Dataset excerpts

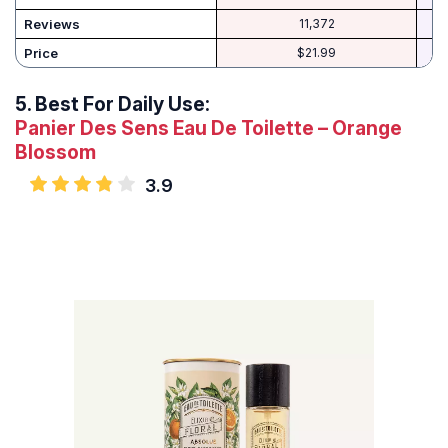
Reviews
11,372
Price
$21.99
5.
Best For Daily Use:
Panier Des Sens Eau De Toilette – Orange
Blossom
3.9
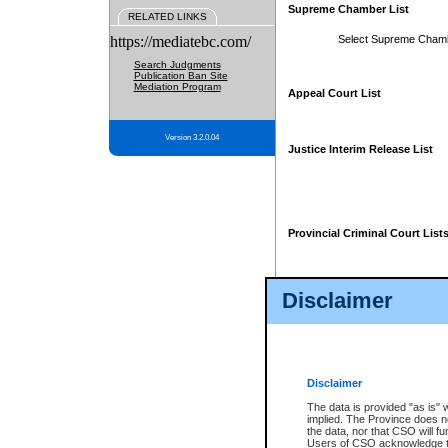
Supreme Chamber List
RELATED LINKS
https://mediatebc.com/
Select Supreme Cham
Search Judgments
Publication Ban Site
Mediation Program
Appeal Court List
Version 3.2.0.04
Justice Interim Release List
Provincial Criminal Court List
Disclaimer
* These court lists are not officia
page. For confirmation of informa
summons or otherwise notified by
does not appear on the posted cour
Disclaimer
The data is provided "as is" 
implied. The Province does n
the data, nor that CSO will fun
Users of CSO acknowledge th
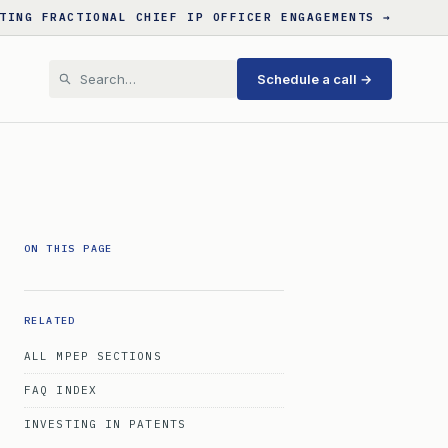
TING FRACTIONAL CHIEF IP OFFICER ENGAGEMENTS →
Schedule a call →
ON THIS PAGE
RELATED
ALL MPEP SECTIONS
FAQ INDEX
INVESTING IN PATENTS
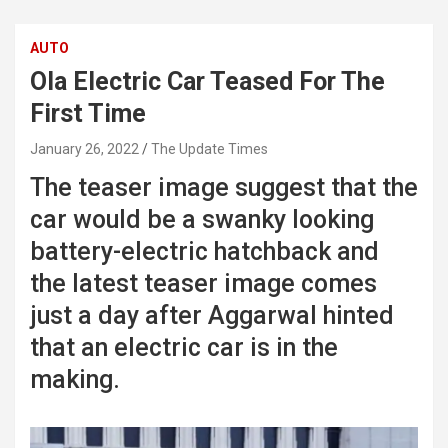
AUTO
Ola Electric Car Teased For The
First Time
January 26, 2022
The Update Times
The teaser image suggest that the
car would be a swanky looking
battery-electric hatchback and
the latest teaser image comes
just a day after Aggarwal hinted
that an electric car is in the
making.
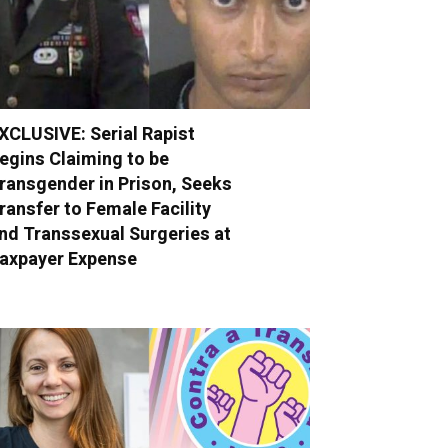
XCLUSIVE: Serial Rapist
egins Claiming to be
ransgender in Prison, Seeks
ransfer to Female Facility
nd Transsexual Surgeries at
axpayer Expense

**Work task**
Print the data above exactly; drop every picture.

**Answer for this exercise**
Reviews
11,372
Price
$21.99
5.
Best For Daily Use:
Panier Des Sens Eau De Toilette – Orange
Blossom
3.9
Supreme Chamber List
RELATED LINKS
https://mediatebc.com/
Select Supreme Cham
Search Judgments
Publication Ban Site
Mediation Program
Appeal Court List
Version 3.2.0.04
Justice Interim Release List
Provincial Criminal Court List
Disclaimer
* These court lists are not officia
page. For confirmation of informa
summons or otherwise notified by
does not appear on the posted cour
Disclaimer
The data is provided "as is" 
implied. The Province does n
the data, nor that CSO will fun
Users of CSO acknowledge th
TING FRACTIONAL CHIEF IP OFFICER ENGAGEMENTS →
Schedule a call →
ON THIS PAGE
RELATED
ALL MPEP SECTIONS
FAQ INDEX
INVESTING IN PATENTS
AUTO
Ola Electric Car Teased For The
First Time
January 26, 2022
The Update Times
The teaser image suggest that the
car would be a swanky looking
battery-electric hatchback and
the latest teaser image comes
just a day after Aggarwal hinted
that an electric car is in the
making.
XCLUSIVE: Serial Rapist
egins Claiming to be
ransgender in Prison, Seeks
ransfer to Female Facility
nd Transsexual Surgeries at
axpayer Expense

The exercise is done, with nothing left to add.